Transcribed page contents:

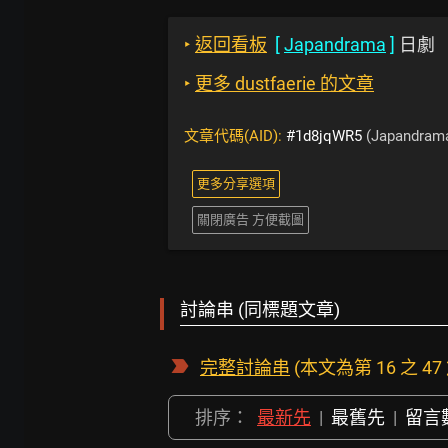
‣
返回看板
[
Japandrama
]
日劇
‣
更多 dustfaerie 的文章
文章代碼(AID):
#1d8jqWR5
(Japandram
更多分享選項
關閉廣告 方便截圖
討論串 (同標題文章)
完整討論串
(本文為第 16 之 47
排序：
最新先
|
最舊先
|
留言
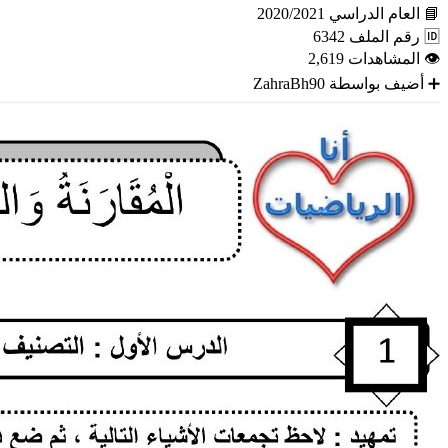
📘
العام الدراسي
2020/2021
🆔
رقم الملف
6342
👁
المشاهدات
2,619
➕
أضيف بواسطة
ZahraBh90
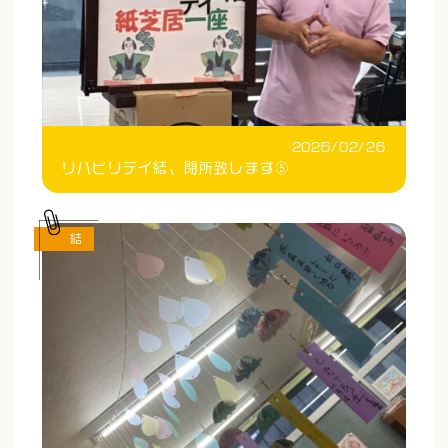
2026/02/26
リハビリデイ結、閉所致します⑤
結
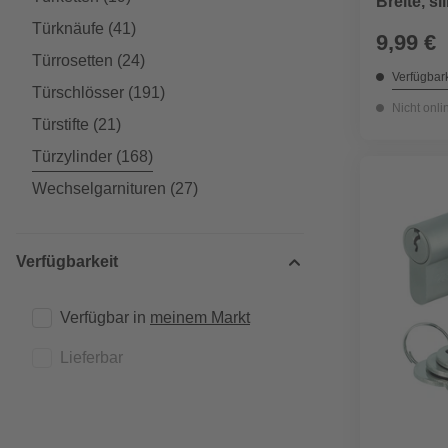
Breite, si
Türknäufe
(41)
9,99 €
Türrosetten
(24)
Verfügbark
Türschlösser
(191)
Nicht onli
Türstifte
(21)
Türzylinder
(168)
Wechselgarnituren
(27)
Verfügbarkeit
Verfügbar in 
meinem Markt
Lieferbar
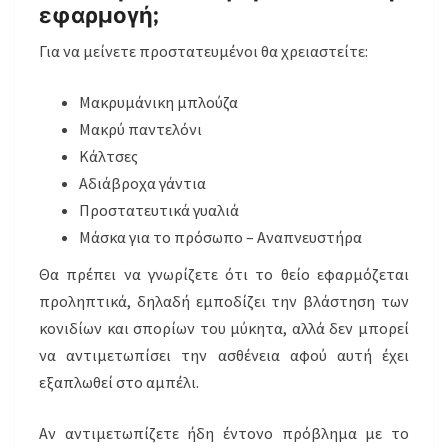
εφαρμογή;
Για να μείνετε προστατευμένοι θα χρειαστείτε:
Μακρυμάνικη μπλούζα
Μακρύ παντελόνι
Κάλτσες
Αδιάβροχα γάντια
Προστατευτικά γυαλιά
Μάσκα για το πρόσωπο – Αναπνευστήρα
Θα πρέπει να γνωρίζετε ότι το θείο εφαρμόζεται
προληπτικά, δηλαδή εμποδίζει την βλάστηση των
κονιδίων και σπορίων του μύκητα, αλλά δεν μπορεί
να αντιμετωπίσει την ασθένεια αφού αυτή έχει
εξαπλωθεί στο αμπέλι.
Αν αντιμετωπίζετε ήδη έντονο πρόβλημα με το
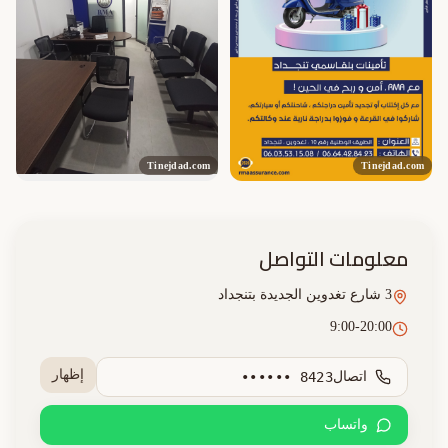
Tinejdad.com
Tinejdad.com
معلومات التواصل
3 شارع تغدوين الجديدة بتنجداد
9:00-20:00
إظهار
اتصال
•••••• 8423
واتساب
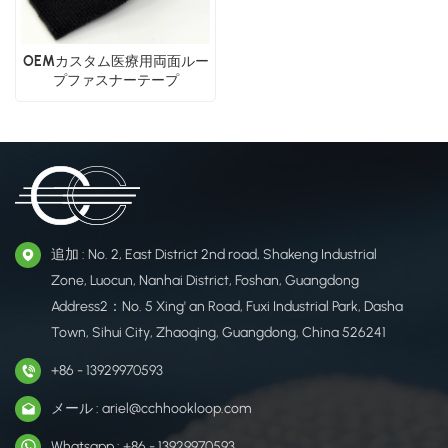
OEMカスタム医療用両面ルー
プファスナーテープ
追加 : No. 2, East District 2nd road, Shakeng Industrial
Zone, Luocun, Nanhai District, Foshan, Guangdong
Address2：No. 5 Xing' an Road, Fuxi Industrial Park, Dasha
Town, Sihui City, Zhaoqing, Guangdong, China 526241
+86 - 13929970593
メール : ariel@cchhookloop.com
Whatsapp : +86 - 13929970593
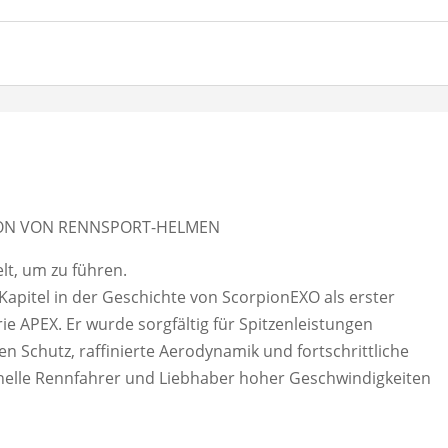
ION VON RENNSPORT-HELMEN
lt, um zu führen.
Kapitel in der Geschichte von ScorpionEXO als erster
 APEX. Er wurde sorgfältig für Spitzenleistungen
en Schutz, raffinierte Aerodynamik und fortschrittliche
ionelle Rennfahrer und Liebhaber hoher Geschwindigkeiten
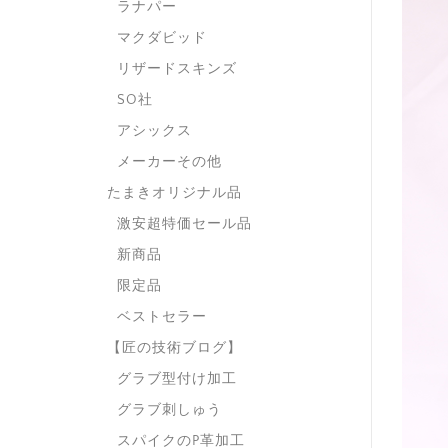
ラナパー
マクダビッド
リザードスキンズ
SO社
アシックス
メーカーその他
たまきオリジナル品
激安超特価セール品
新商品
限定品
ベストセラー
【匠の技術ブログ】
グラブ型付け加工
グラブ刺しゅう
スパイクのP革加工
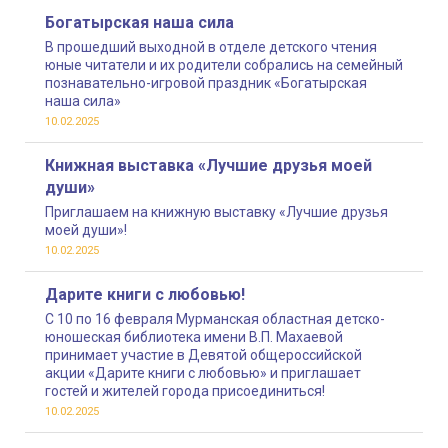
Богатырская наша сила
В прошедший выходной в отделе детского чтения
юные читатели и их родители собрались на семейный
познавательно-игровой праздник «Богатырская
наша сила»
10.02.2025
Книжная выставка «Лучшие друзья моей
души»
Приглашаем на книжную выставку «Лучшие друзья
моей души»!
10.02.2025
Дарите книги с любовью!
С 10 по 16 февраля Мурманская областная детско-
юношеская библиотека имени В.П. Махаевой
принимает участие в Девятой общероссийской
акции «Дарите книги с любовью» и приглашает
гостей и жителей города присоединиться!
10.02.2025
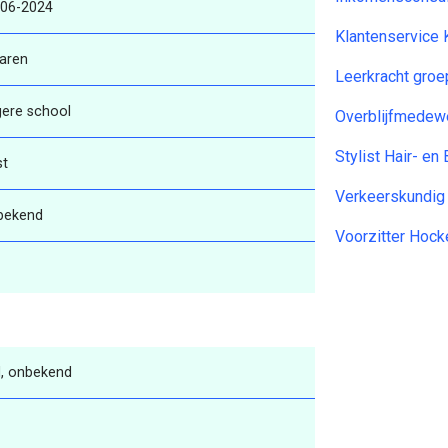
-06-2024
Klantenservice 
aren
Leerkracht gro
gere school
Overblijfmedew
Stylist Hair- e
st
Verkeerskundi
bekend
Voorzitter Hock
, onbekend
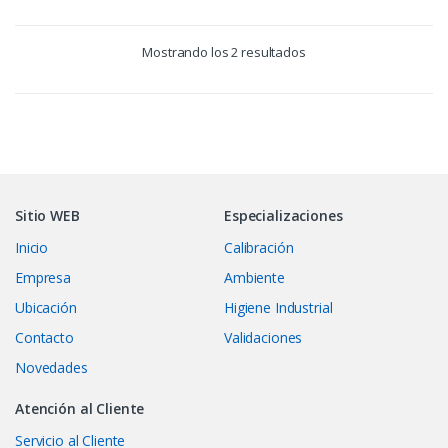
Mostrando los 2 resultados
Sitio WEB
Especializaciones
Inicio
Calibración
Empresa
Ambiente
Ubicación
Higiene Industrial
Contacto
Validaciones
Novedades
Atención al Cliente
Servicio al Cliente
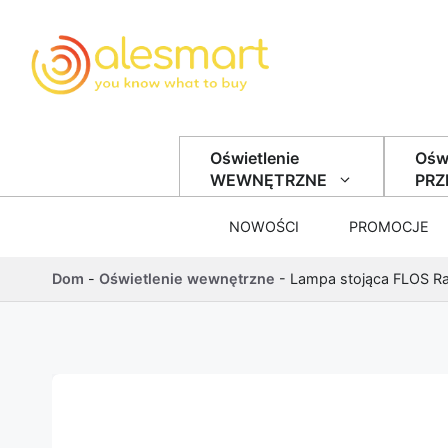
Przejdź do treści
Oświetlenie
Oświ
WEWNĘTRZNE
PR
NOWOŚCI
PROMOCJE
Dom
-
Oświetlenie wewnętrzne
-
Lampa stojąca FLOS Ra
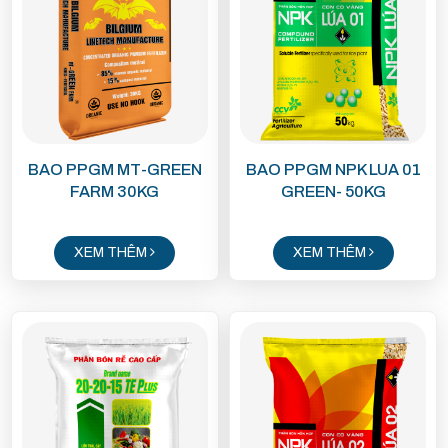
BAO PPGM MT-GREEN
BAO PPGM NPK LUA 01
FARM 30KG
GREEN- 50KG
XEM THÊM
XEM THÊM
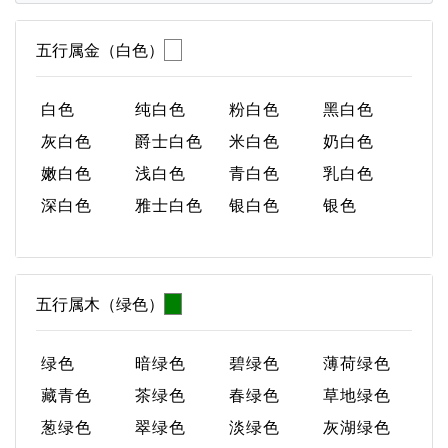
五行属金（白色）
白色
纯白色
粉白色
黑白色
灰白色
爵士白色
米白色
奶白色
嫩白色
浅白色
青白色
乳白色
深白色
雅士白色
银白色
银色
五行属木（绿色）
绿色
暗绿色
碧绿色
薄荷绿色
藏青色
茶绿色
春绿色
草地绿色
葱绿色
翠绿色
淡绿色
灰湖绿色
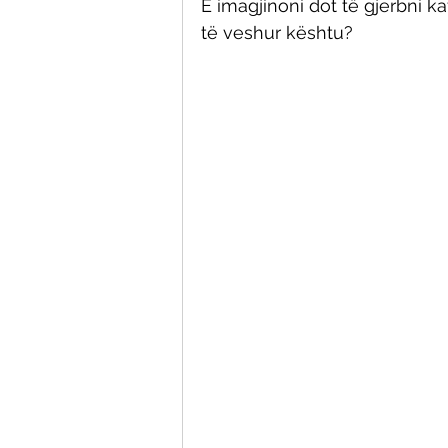
E imagjinoni dot të gjerbni ka
të veshur kështu? 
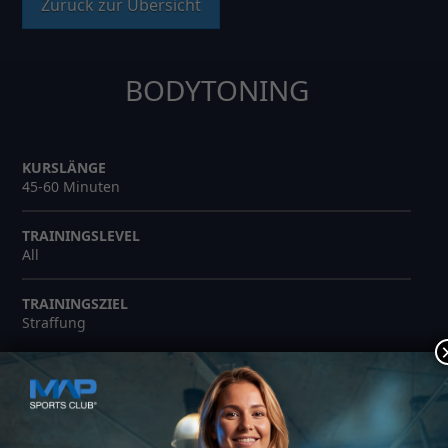
Zurück zur Übersicht
BODYTONING
KURSLÄNGE
45-60 Minuten
TRAININGSLEVEL
All
TRAININGSZIEL
Straffung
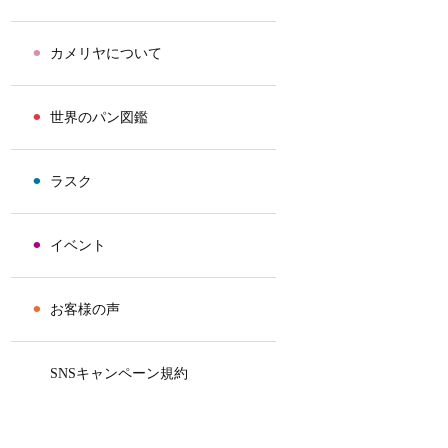
⚫︎
カメリヤについて
⚫︎
世界のパン図鑑
⚫︎
ラスク
⚫︎
イベント
⚫︎
お客様の声
⚫︎
SNSキャンペーン規約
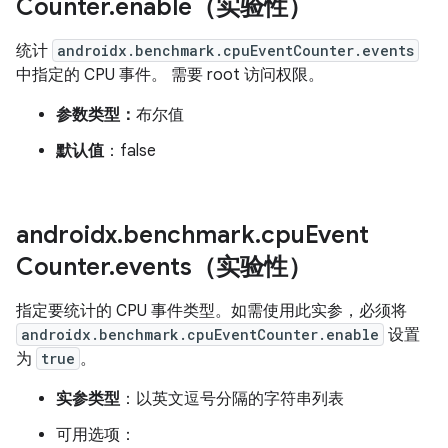
Counter
.
enable（实验性）
统计
androidx.benchmark.cpuEventCounter.events
中指定的 CPU 事件。 需要 root 访问权限。
参数类型：
布尔值
默认值
：false
androidx
.
benchmark
.
cpu
Event
Counter
.
events（实验性）
指定要统计的 CPU 事件类型。如需使用此实参，必须将
androidx.benchmark.cpuEventCounter.enable
设置
为
true
。
实参类型
：以英文逗号分隔的字符串列表
可用选项：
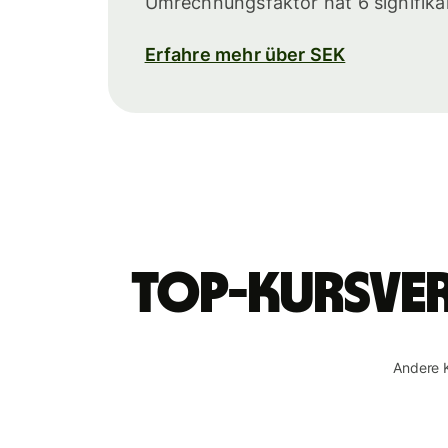
Umrechnungsfaktor hat 6 signifikant
Erfahre mehr über SEK
Top-Kursver
Andere 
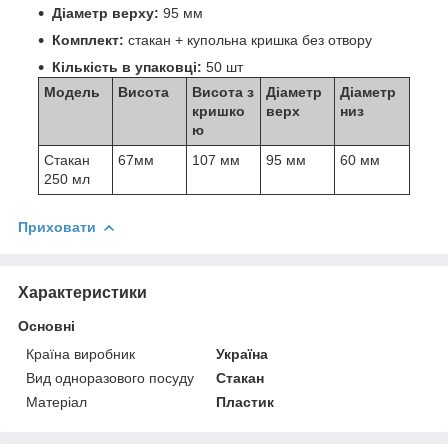
Діаметр верху:
95 мм
Комплект:
стакан + купольна кришка без отвору
Кількість в упаковці:
50 шт
Модель
Висота
Висота з
Діаметр
Діаметр
кришко
верх
низ
ю
Стакан
67мм
107 мм
95 мм
60 мм
250 мл
Приховати
Характеристики
Основні
Країна виробник
Україна
Вид одноразового посуду
Стакан
Матеріал
Пластик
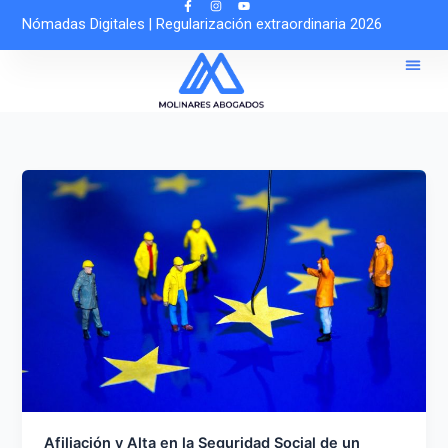
Ir
Nómadas Digitales
|
Regularización extraordinaria 2026
al
contenido
Sobre 
Solicitar Cit
Asesoría O
Afiliación y Alta en la Seguridad Social de un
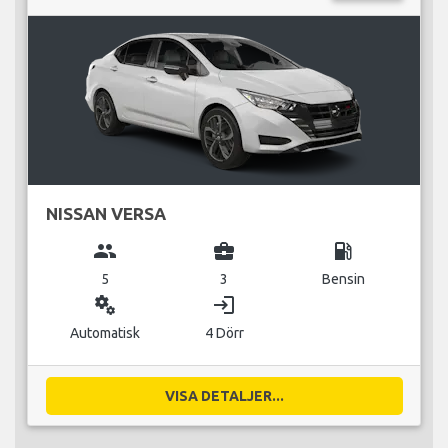
NISSAN VERSA
group
business_center
local_gas_station
5
3
Bensin
miscellaneous_services
login
Automatisk
4 Dörr
VISA DETALJER...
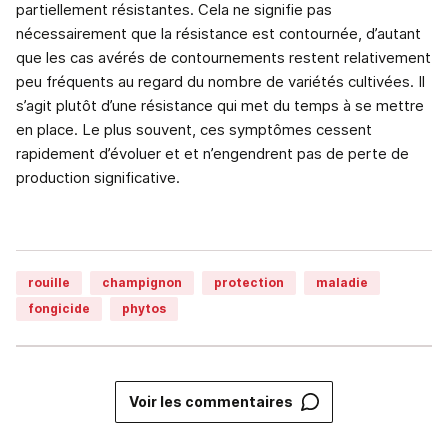
partiellement résistantes. Cela ne signifie pas
nécessairement que la résistance est contournée, d’autant
que les cas avérés de contournements restent relativement
peu fréquents au regard du nombre de variétés cultivées. Il
s’agit plutôt d’une résistance qui met du temps à se mettre
en place. Le plus souvent, ces symptômes cessent
rapidement d’évoluer et et n’engendrent pas de perte de
production significative.
rouille
champignon
protection
maladie
fongicide
phytos
Voir les commentaires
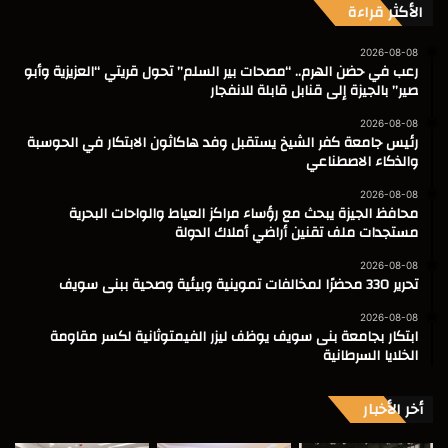
الأكثر قراءة
2026-08-08
رعب في حضن الهرم.. “مصحات بير السلم” تحول قريتي “العزيزية وأبو
صير” بالجيزة إلى قنابل قابلة للانفجار
2026-08-08
رئيس جامعة كفر الشيخ يستقبل وفد هاكاثون الابتكار في الحوسبة
والذكاء الاصطناعي
2026-08-08
محافظ الجيزة يبحث مع رؤساء مراكز العياط والواحات البحرية
مستجدات ملف تقنين أراضي أملاك الدولة
2026-08-08
تحرير 330 محضرًا لمخالفات تموينية وبيئية وصحية ببنى سويف
2026-08-08
ابتكار بجامعة بنى سويف يوظف ليزر الفيمتوثانية لكسر مقاومة
الخلايا السرطانية
أخر الأخبار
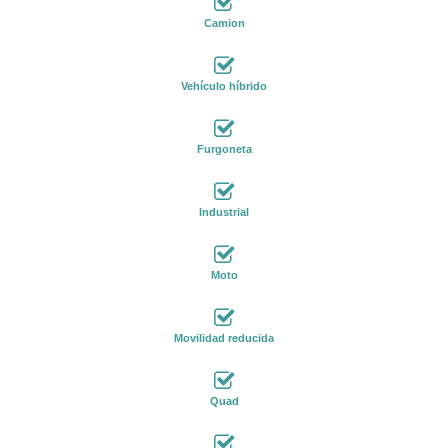
Camion
Vehículo híbrido
Furgoneta
Industrial
Moto
Movilidad reducida
Quad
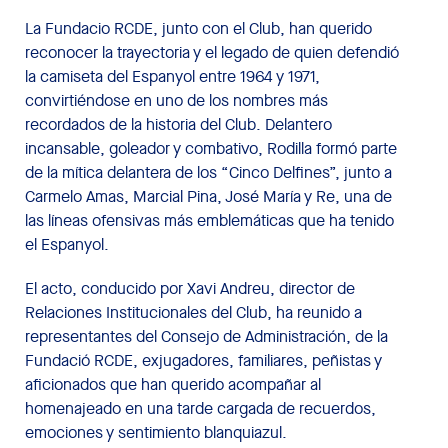
La Fundacio RCDE, junto con el Club, han querido
reconocer la trayectoria y el legado de quien defendió
la camiseta del Espanyol entre 1964 y 1971,
convirtiéndose en uno de los nombres más
recordados de la historia del Club. Delantero
incansable, goleador y combativo, Rodilla formó parte
de la mítica delantera de los “Cinco Delfines”, junto a
Carmelo Amas, Marcial Pina, José María y Re, una de
las líneas ofensivas más emblemáticas que ha tenido
el Espanyol.
El acto, conducido por Xavi Andreu, director de
Relaciones Institucionales del Club, ha reunido a
representantes del Consejo de Administración, de la
Fundació RCDE, exjugadores, familiares, peñistas y
aficionados que han querido acompañar al
homenajeado en una tarde cargada de recuerdos,
emociones y sentimiento blanquiazul.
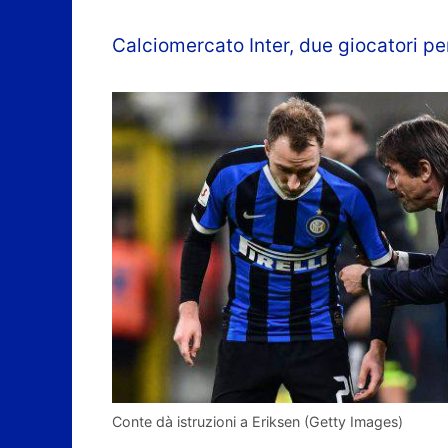
Calciomercato Inter, due giocatori per
Conte dà istruzioni a Eriksen (Getty Images)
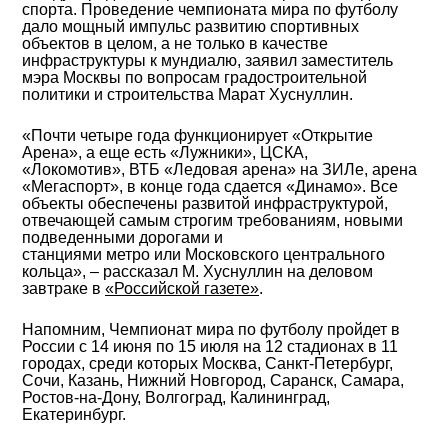
спорта. Проведение чемпионата мира по футболу
дало мощный импульс развитию спортивных
объектов в целом, а не только в качестве
инфраструктуры к мундиалю, заявил заместитель
мэра Москвы по вопросам градостроительной
политики и строительства Марат Хуснуллин.
«Почти четыре года функционирует «Открытие
Арена», а еще есть «Лужники», ЦСКА,
«Локомотив», ВТБ «Ледовая арена» на ЗИЛе, арена
«Мегаспорт», в конце года сдается «Динамо». Все
объекты обеспечены развитой инфраструктурой,
отвечающей самым строгим требованиям, новыми
подведенными дорогами и
станциями метро или Московского центрального
кольца», – рассказал М. Хуснуллин на деловом
завтраке в
«Российской газете»
.
Напомним, Чемпионат мира по футболу пройдет в
России с 14 июня по 15 июля на 12 стадионах в 11
городах, среди которых Москва, Санкт-Петербург,
Сочи, Казань, Нижний Новгород, Саранск, Самара,
Ростов-на-Дону, Волгоград, Калининград,
Екатеринбург.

→ WHAT YOU NEED TO DO:
Find how many lines above include "androidx"; reply with the number only.

→ RESULT BELOW:
3